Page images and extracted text
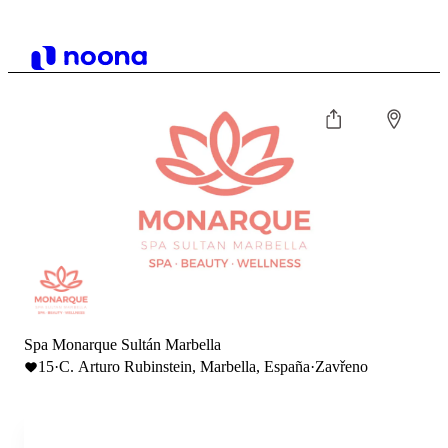
Spa Monarque Sultán Marbella
15
·
C. Arturo Rubinstein, Marbella, España
·
Zavřeno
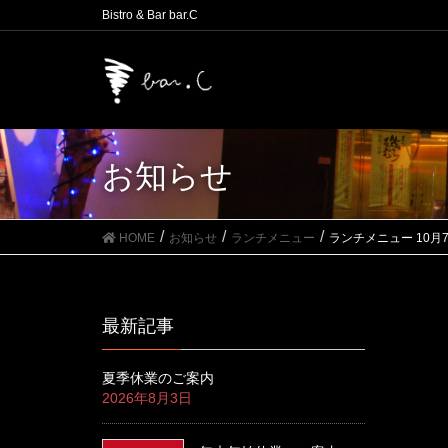
Bistro & Bar bar.C
お知らせ
HOME
お知らせ
ランチメニュー
ランチメニュー 10月
最新記事
夏季休業のご案内
2026年8月3日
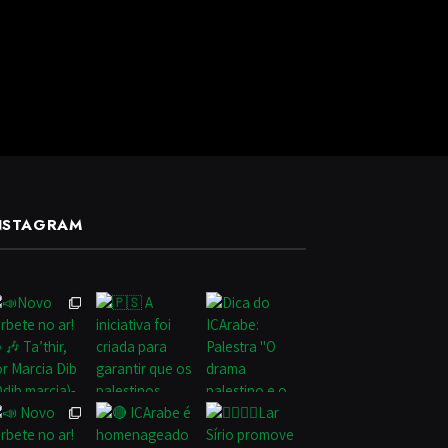
NSTAGRAM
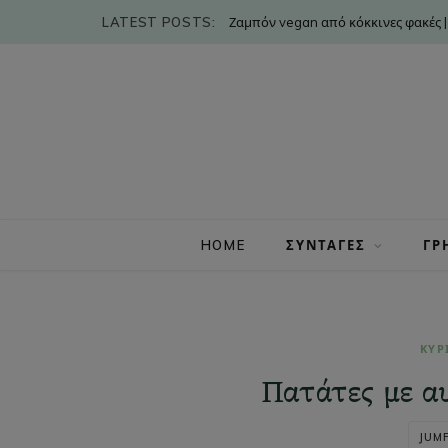
LATEST POSTS:
Χορτοφαγικός μουσακάς χωρίς στρώ
HOME
ΣΥΝΤΑΓΕΣ
ΓΡ
ΚΥΡ
Πατάτες με α
JUMP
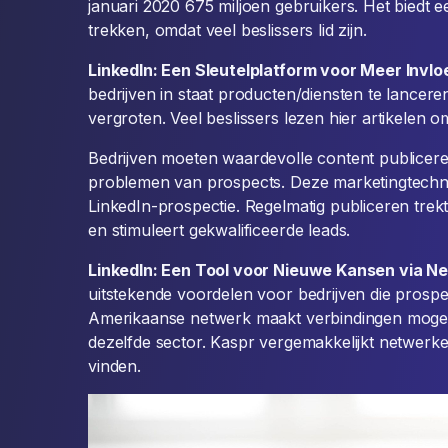
januari 2020 675 miljoen gebruikers. Het biedt 
trekken, omdat veel beslissers lid zijn.
LinkedIn: Een Sleutelplatform voor Meer Invlo
bedrijven in staat producten/diensten te lancer
vergroten. Veel beslissers lezen hier artikelen 
Bedrijven moeten waardevolle content publicere
problemen van prospects. Deze marketingtechnie
LinkedIn-prospectie. Regelmatig publiceren trek
en stimuleert gekwalificeerde leads.
LinkedIn: Een Tool voor Nieuwe Kansen via N
uitstekende voordelen voor bedrijven die prospec
Amerikaanse netwerk maakt verbindingen mogelij
dezelfde sector. Kaspr vergemakkelijkt netwerk
vinden.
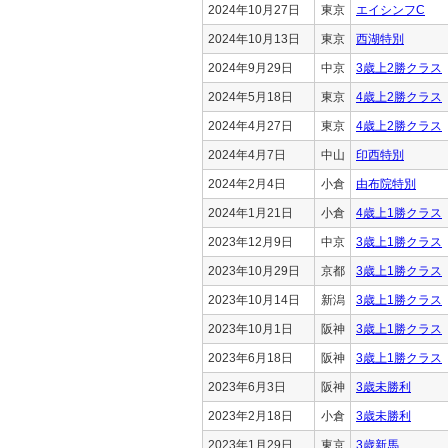
2024年10月27日
東京
エイシンフC
2024年10月13日
東京
西湖特別
2024年9月29日
中京
3歳上2勝クラス
2024年5月18日
東京
4歳上2勝クラス
2024年4月27日
東京
4歳上2勝クラス
2024年4月7日
中山
印西特別
2024年2月4日
小倉
由布院特別
2024年1月21日
小倉
4歳上1勝クラス
2023年12月9日
中京
3歳上1勝クラス
2023年10月29日
京都
3歳上1勝クラス
2023年10月14日
新潟
3歳上1勝クラス
2023年10月1日
阪神
3歳上1勝クラス
2023年6月18日
阪神
3歳上1勝クラス
2023年6月3日
阪神
3歳未勝利
2023年2月18日
小倉
3歳未勝利
2023年1月29日
東京
3歳新馬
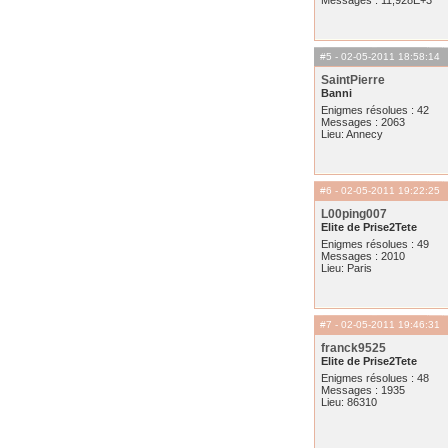
Messages : 11,928E+3
#5
- 02-05-2011 18:58:14
SaintPierre
Banni
Enigmes résolues : 42
Messages : 2063
Lieu: Annecy
#6
- 02-05-2011 19:22:25
L00ping007
Elite de Prise2Tete
Enigmes résolues : 49
Messages : 2010
Lieu: Paris
#7
- 02-05-2011 19:46:31
franck9525
Elite de Prise2Tete
Enigmes résolues : 48
Messages : 1935
Lieu: 86310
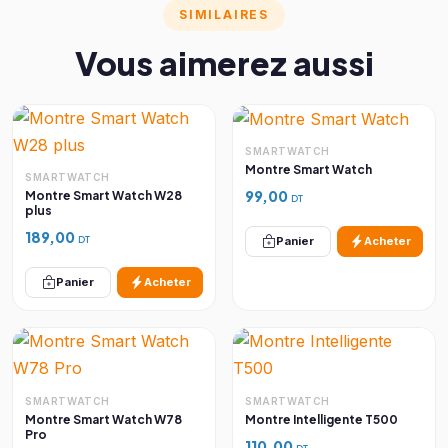
SIMILAIRES
Vous aimerez aussi
SMARTWATCH
Montre Smart Watch
SMARTWATCH
99,00
Montre Smart Watch W28
DT
plus
189,00
Panier
Acheter
DT
Panier
Acheter
SMARTWATCH
SMARTWATCH
Montre Smart Watch W78
Montre Intelligente T500
Pro
110,00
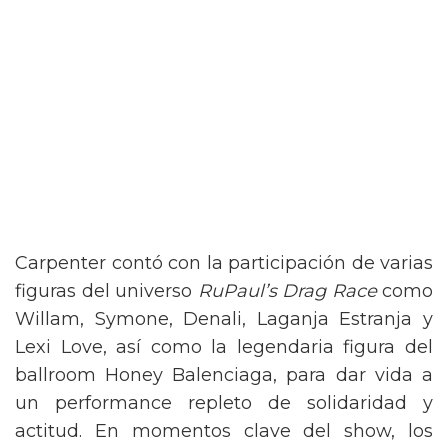
Carpenter contó con la participación de varias
figuras del universo
RuPaul’s Drag Race
como
Willam, Symone, Denali, Laganja Estranja y
Lexi Love, así como la legendaria figura del
ballroom Honey Balenciaga, para dar vida a
un performance repleto de solidaridad y
actitud. En momentos clave del show, los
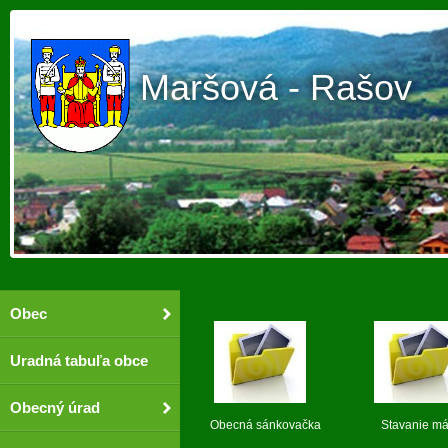
Maršová - Rašov
Obec
Uradná tabuľa obce
Obecný úrad
Obecná sánkovačka Stavani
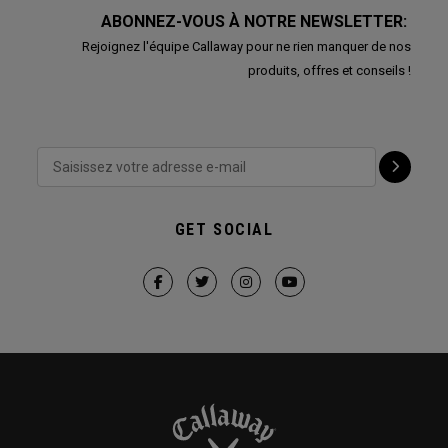
ABONNEZ-VOUS À NOTRE NEWSLETTER:
Rejoignez l'équipe Callaway pour ne rien manquer de nos
produits, offres et conseils !
GET SOCIAL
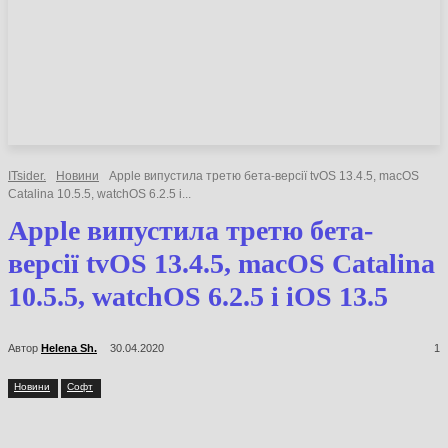
НОВИНИ
СТАТТІ
ОГЛЯДИ
ITsider.
Новини
Apple випустила третю бета-версії tvOS 13.4.5, macOS
Catalina 10.5.5, watchOS 6.2.5 і...
Apple випустила третю бета-
версії tvOS 13.4.5, macOS
Catalina 10.5.5, watchOS 6.2.5 і
iOS 13.5
Автор
Helena Sh.
30.04.2020
1
Новини
Софт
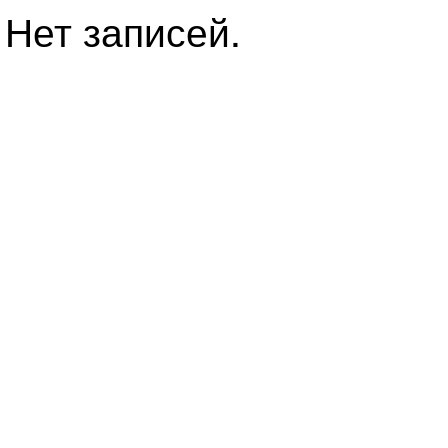
Нет записей.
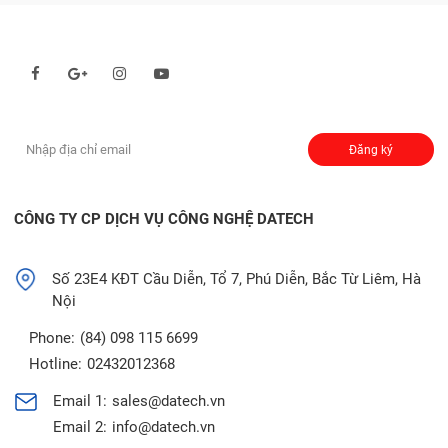
Theo dõi chúng tôi qua:
Đăng ký nhận thông báo:
Đăng ký
CÔNG TY CP DỊCH VỤ CÔNG NGHỆ DATECH
Số 23E4 KĐT Cầu Diễn, Tổ 7, Phú Diễn, Bắc Từ Liêm, Hà
Nội
Phone:
(84) 098 115 6699
Hotline:
02432012368
Email 1:
sales@datech.vn
Email 2:
info@datech.vn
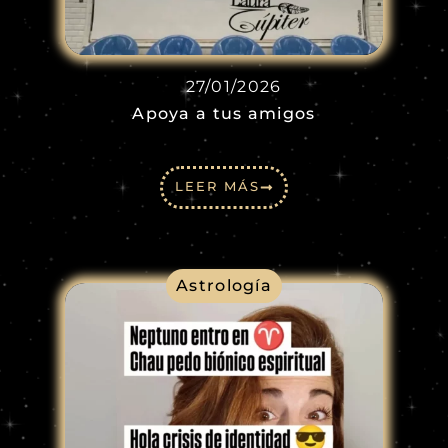
27/01/2026
Apoya a tus amigos
LEER MÁS
Astrología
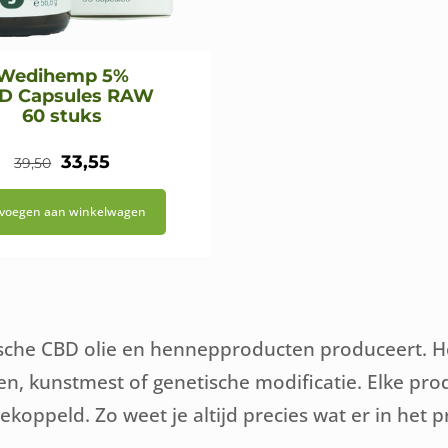
Wedihemp 5%
D Capsules RAW
60 stuks
Oorspronkelijke
Huidige
33,55
39,50
prijs
prijs
voegen aan winkelwagen
was:
is:
€39,50.
€33,55.
che CBD olie en hennepproducten produceert. Het 
den, kunstmest of genetische modificatie. Elke pr
oppeld. Zo weet je altijd precies wat er in het pr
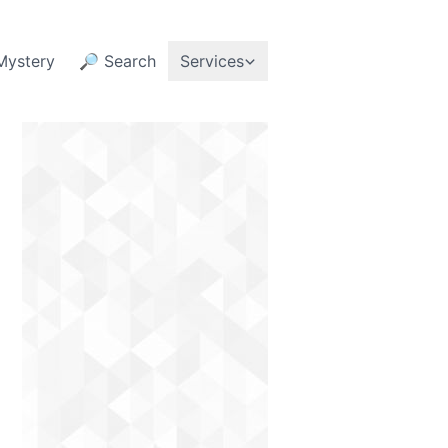
Mystery
🔎 Search
Services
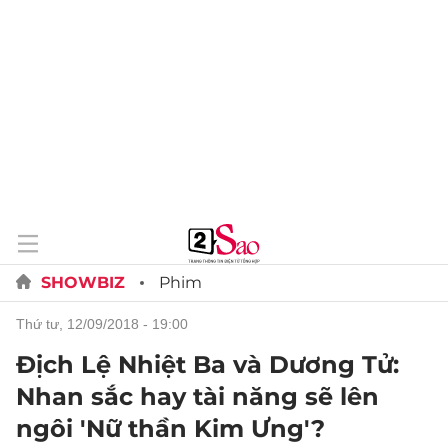
SHOWBIZ
Phim
thứ tư, 12/09/2018 - 19:00
Địch Lệ Nhiệt Ba và Dương Tử:
Nhan sắc hay tài năng sẽ lên
ngôi 'Nữ thần Kim Ưng'?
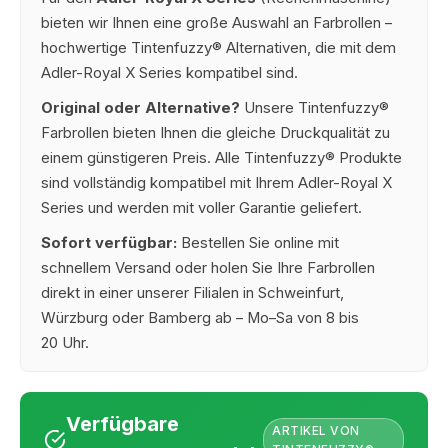
bieten wir Ihnen eine große Auswahl an Farbrollen –
hochwertige Tintenfuzzy® Alternativen, die mit dem
Adler-Royal X Series kompatibel sind.
Original oder Alternative?
Unsere Tintenfuzzy®
Farbrollen bieten Ihnen die gleiche Druckqualität zu
einem günstigeren Preis. Alle Tintenfuzzy® Produkte
sind vollständig kompatibel mit Ihrem Adler-Royal X
Series und werden mit voller Garantie geliefert.
Sofort verfügbar:
Bestellen Sie online mit
schnellem Versand oder holen Sie Ihre Farbrollen
direkt in einer unserer Filialen in Schweinfurt,
Würzburg oder Bamberg ab – Mo–Sa von 8 bis
20 Uhr.
Verfügbare
ARTIKEL VON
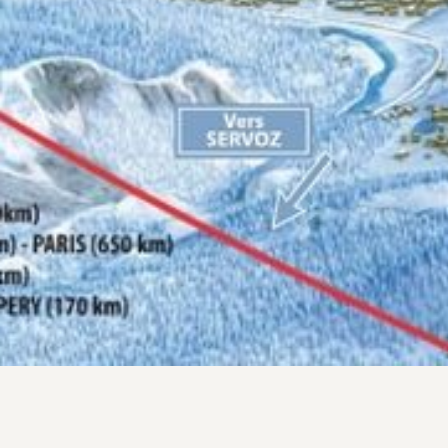
Forfaits et plan des pis
Les domaines skiables 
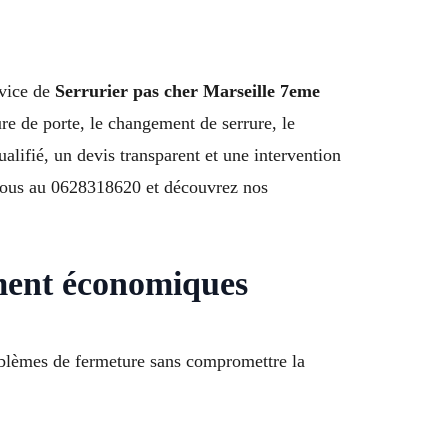
rvice de
Serrurier pas cher Marseille 7eme
re de porte, le changement de serrure, le
ualifié, un devis transparent et une intervention
-nous au 0628318620 et découvrez nos
ement économiques
oblèmes de fermeture sans compromettre la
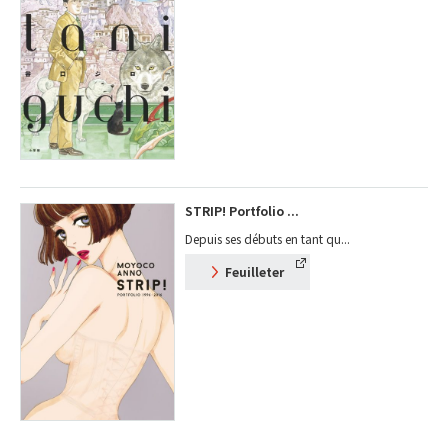
STRIP! Portfolio ...
Depuis ses débuts en tant qu...
Feuilleter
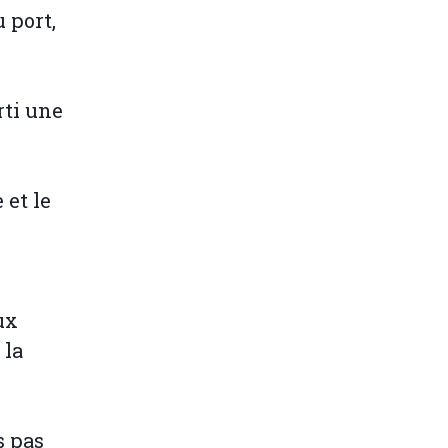
 port,
rti une
 et le
ux
 la
s pas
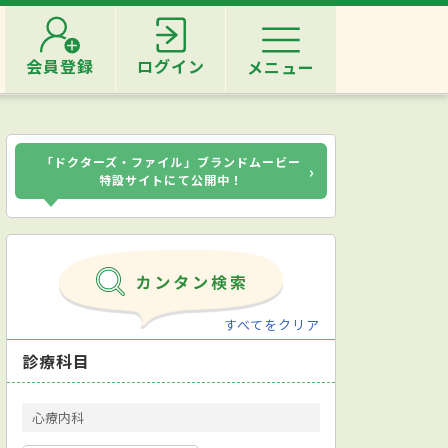
会員登録
ログイン
メニュー
「ドクターズ・ファイル」ブランドムービー
›
特設サイトにて公開中！
すべてをクリア
診療科目
心療内科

> **Problem**:
Identify each line in the entries with the word "Catalina" and copy it.

> **Answer to this task**:
Catalina 10.5.5, watchOS 6.2.5 і...
Catalina 10.5.5, watchOS 6.2.5 і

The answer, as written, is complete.